METABOLIC REQUIREMENTS FOR THE UPTAKE AND STORAGE OF NOREPINEPHRINE BY THE ISOLATED LEFT ATRIUM OF THE GUINEA PIG

ARUN R. WAKADE 1 and ROBERT F. FURCHGOTT 1

1 Department of Pharmacology, State University of New York, Downstate Medical Center, Brooklyn, New York

Uptake and retention of norepinephrine (NE) by electrically driven left atria from normal guinea pigs and from reserpine-pretreated guinea pigs, after inhibition of monoamine oxidase (MAO), were not interfered with by inhibition of oxidative metabolism (produced by anoxia or dinitrophenol) or by inhibition of glycolysis (produced by prolonged glucose deprivation or iodoacetate).
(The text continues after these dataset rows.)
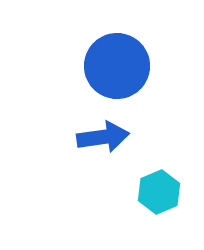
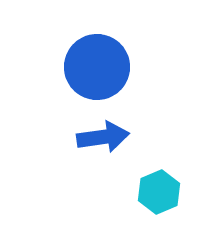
blue circle: moved 20 px left, 1 px down
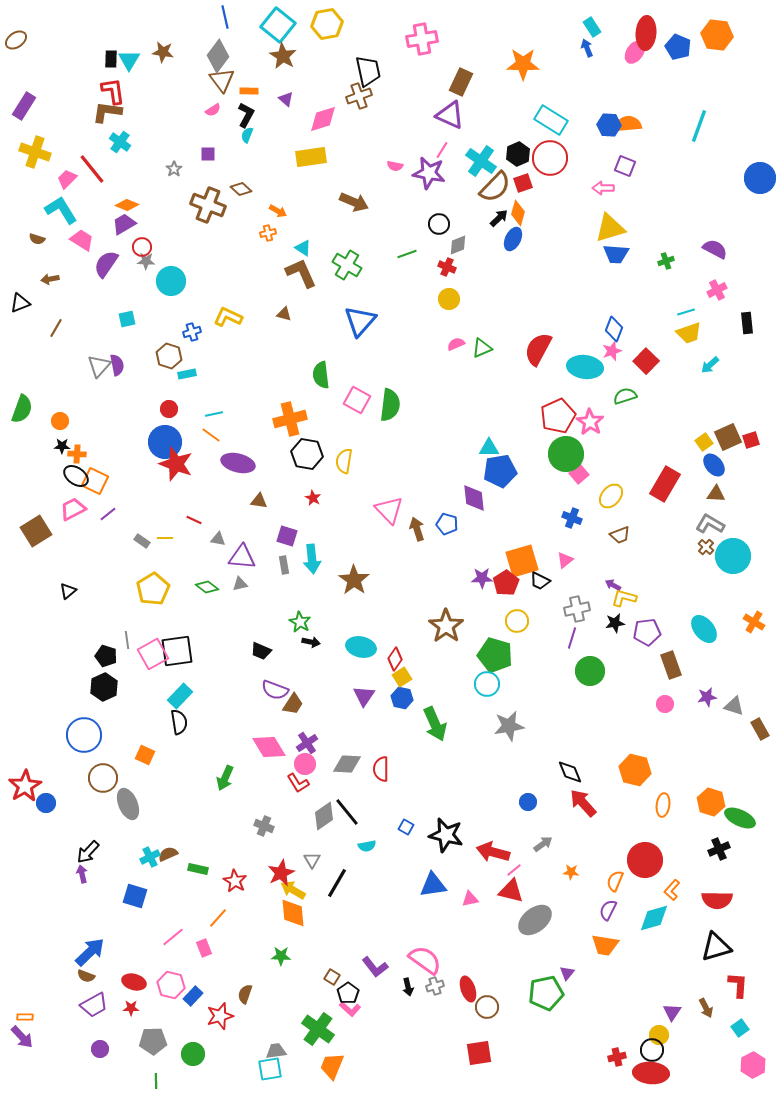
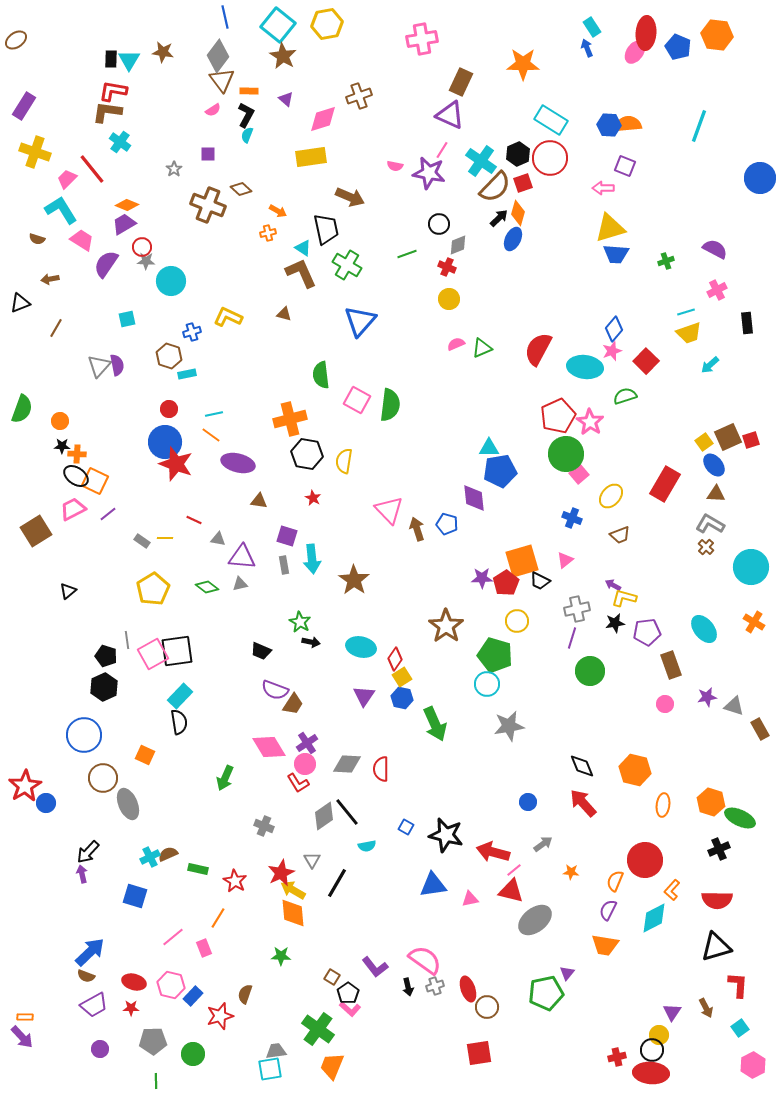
black trapezoid at (368, 71): moved 42 px left, 158 px down
red L-shape at (113, 91): rotated 72 degrees counterclockwise
brown arrow at (354, 202): moved 4 px left, 5 px up
blue diamond at (614, 329): rotated 20 degrees clockwise
cyan circle at (733, 556): moved 18 px right, 11 px down
black diamond at (570, 772): moved 12 px right, 6 px up
orange line at (218, 918): rotated 10 degrees counterclockwise
cyan diamond at (654, 918): rotated 12 degrees counterclockwise
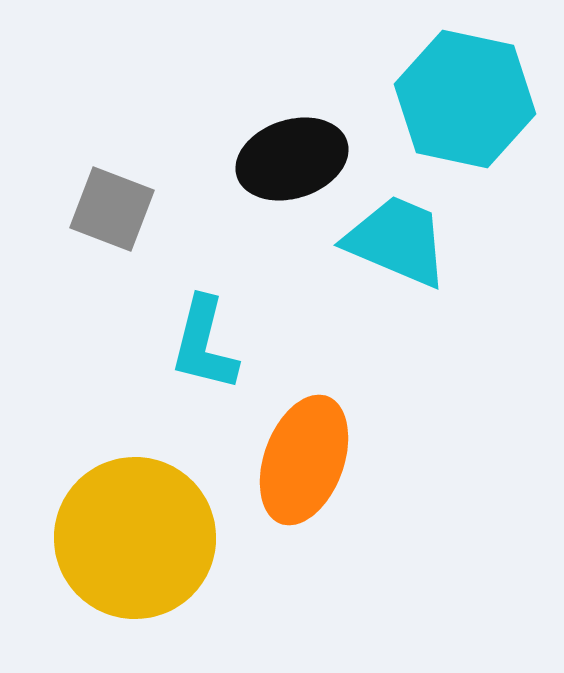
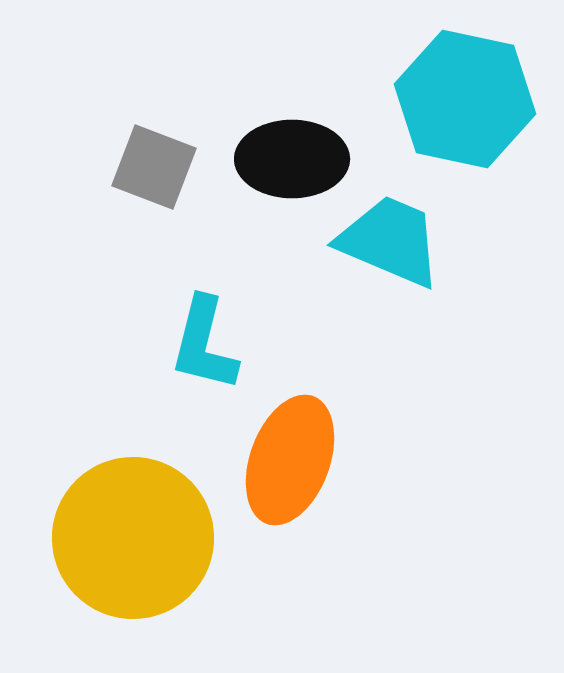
black ellipse: rotated 18 degrees clockwise
gray square: moved 42 px right, 42 px up
cyan trapezoid: moved 7 px left
orange ellipse: moved 14 px left
yellow circle: moved 2 px left
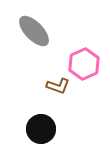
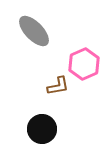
brown L-shape: rotated 30 degrees counterclockwise
black circle: moved 1 px right
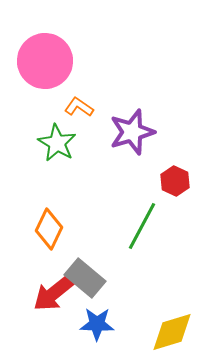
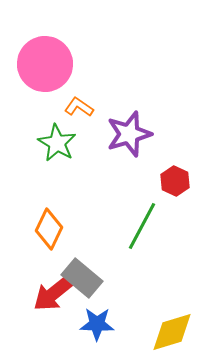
pink circle: moved 3 px down
purple star: moved 3 px left, 2 px down
gray rectangle: moved 3 px left
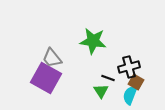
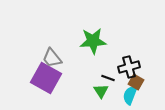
green star: rotated 12 degrees counterclockwise
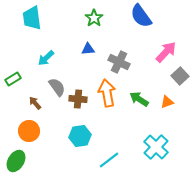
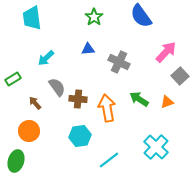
green star: moved 1 px up
orange arrow: moved 15 px down
green ellipse: rotated 15 degrees counterclockwise
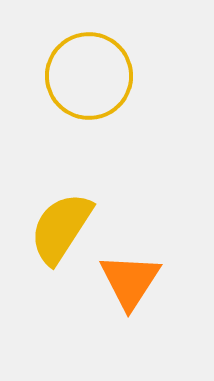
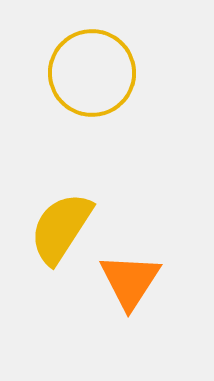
yellow circle: moved 3 px right, 3 px up
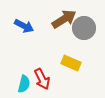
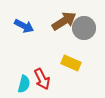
brown arrow: moved 2 px down
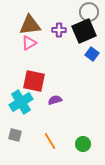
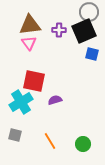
pink triangle: rotated 35 degrees counterclockwise
blue square: rotated 24 degrees counterclockwise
Normal atria incubated with 5 µg/ml of NE for 5 min and then washed for 40 min actually exhibited a greater net uptake under N2 than under O2—presumably because NE taken up in excese over that which could be incorporated into neuronal storage granules was protected under N2 from degradation by MAO. Simultaneous inhibition of oxidative metabolism and glycolysis markedly decreased net uptake in both normal and MAO-inhibited, reserpine-treated atria, and depleted endogenous NE stores in normal atria. Reintroduction of O2, glucose, or both, to atria which had been subjected to a combination of anoxia and glucose deprivation restored considerably their capacity for uptake of NE. It is concluded that energy derived from metabolism is necessary for the primary step of the uptake process, namely, the inward transport of NE across the cell membrane of the adrenergic nerve terminals, as well as for the subsequent incorporation of NE into intraneuronal storage granules, and that either glycolysis of exogenous glucose or oxidation of noncarbohydrate endogenous substrates can serve as an adequate source of this energy.